First of all, then, I urge that supplications, prayers, intercessions, and thanksgivings be made for all people, for kings and all who are in high positions, that we may lead a peaceful and quiet life, godly and dignified in every way.Thus the apostle.
In directing the believers to pray for those in authority, Paul makes clear that the sphere of political leadership is not one of divine disinterest. The fact that Jesus' kingdom is not of this world does not mean that the kingdoms of this world are beneath his notice. Admittedly, Paul's expectations and goals when it comes to praying for kings and all in high positions seem to be very limited, but there is engagement.
Our situation is rather different from Paul's. Unlike him, we are periodically asked to help decide who exactly will be "in high positions", through the mechanism of electing our representatives. We approach that as believers who know the King, but nevertheless are called to take an interest in who will exercise temporal authority over us. Unlike Paul, we are called not only to pray but to act, to take a degree of responsibility (albeit a small and limited one) for the powers that be. The emperor did not ask for Paul's input in how he ran his empire, but we are asked for input, and it is important that our input be decisively shaped by the recognition that Jesus has died and risen, and is now ascended and enthroned. We vote, just as we live, as witnesses to that decisive fact. Our priorities ought to be different as a result. Can I suggest a few particular areas to think through?
In 2015, 191,014 human beings were legally killed in England and Wales. They were, of course, killed in the womb, but killed they nonetheless were. If you're a taxpayer, you helped to pay for it. We are called to bear witness to the fact that in Christ no human life is superfluous, hopeless, or without value. If one of the candidates for your parliamentary seat is consistently pro-life, and shows some willingness to act on their convictions, can I suggest that this might trump a whole load of other considerations? I know that lots of Christians in the UK have been dismayed at the 'single-issue' voting across the pond, and I'm not saying that you should ignore everything else. But if you did have to pick a single issue, saving the lives of unborn children wouldn't be a bad one.

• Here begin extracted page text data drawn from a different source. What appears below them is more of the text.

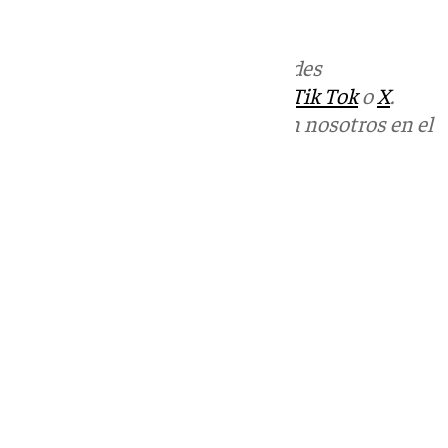
informativos@101tv.es
Más noticias de
101TV
en las redes
sociales:
Instagram
,
Facebook
,
Tik Tok
o
X
.
Puedes ponerte en contacto con nosotros en el
correo
informativos@101tv.es
Tags:
Últimas noticias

In a similar, but less extreme, vein, there are numerous people in the UK who, through ill health or disability, are unable to support themselves. On this issue, we look for representatives who first of all have compassion - who actually show some signs of caring - and then secondly who have a plan. I don't think we need to be or ought to be particularly attached to any one plan, but we want representatives who will prioritise taking action in this area. We live as those who believe in the God of compassion when we vote with compassion - and note that the God of compassion did not sit in heaven feeling sorry for us in our brokenness, but acted to help!

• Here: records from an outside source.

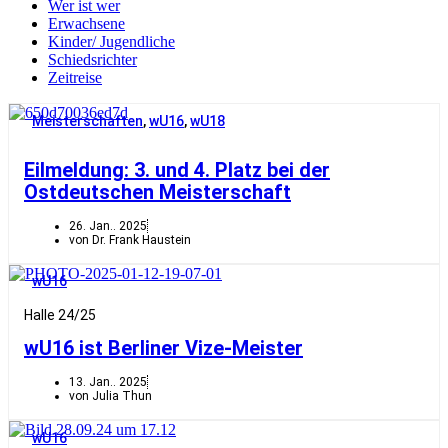
Wer ist wer
Erwachsene
Kinder/ Jugendliche
Schiedsrichter
Zeitreise
Meisterschaften
,
wU16
,
wU18
Eilmeldung: 3. und 4. Platz bei der
Ostdeutschen Meisterschaft
26. Jan.. 2025
von Dr. Frank Haustein
wU16
Halle 24/25
wU16 ist Berliner Vize-Meister
13. Jan.. 2025
von Julia Thun
wU16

A third area would be around freedom of expression, and especially freedom of religion. This has two aspects to it: domestic and international. Internationally, we want representatives who will support the spread of religious liberty around the world. Domestically, we want representatives who will protect the right of people of all faiths and none to act according to conscience and to speak according to their conviction. We should stand for religious liberty for all, not just ourselves or those like us. This is, I will confess, partly out of a self-interested application of what might be termed the Niemöller principle - if we don't speak out when they come for the Muslims, who will speak out when they come for us? But there is also something more principled about it. We believe in the Christ who rules by his sovereign word, and wherever that word is given liberty he will extend his reign - we are not, or ought not to be, afraid of other ideas or beliefs.
And then there is a whole load of other stuff. It's legitimate to think about economics, although we ought to resist the appeals to our own economic self-interest as much as we are able. We can take a step back and ask what sort of system seems likely to work best, whether that's in economics or governance. It's reasonable to think about security and international relations. On most of these things. Christians will be able to reasonably and faithfully disagree, because they're inevitably based on uncertain assessments of the world and our place in it. But that doesn't mean they don't matter, or that our choices ought not to be shaped by the reality of the gospel.
When we're done thinking all this through, I think we'll wind up back with Paul. How huge these issues are! How complex is the world in which we live! What confusion there is around even the apparently simplest things! How entrenched are some of the atrocities of our society! How desperate is the situation of the voiceless! And how pathetically small is our influence, our ability to shape things.
And so, pray for kings and all who are in high positions. One way we can witness is to keep calm and know that Christ is on the throne. It is, despite appearances, in his hands - all of it. So vote and pray. And pray and pray and pray.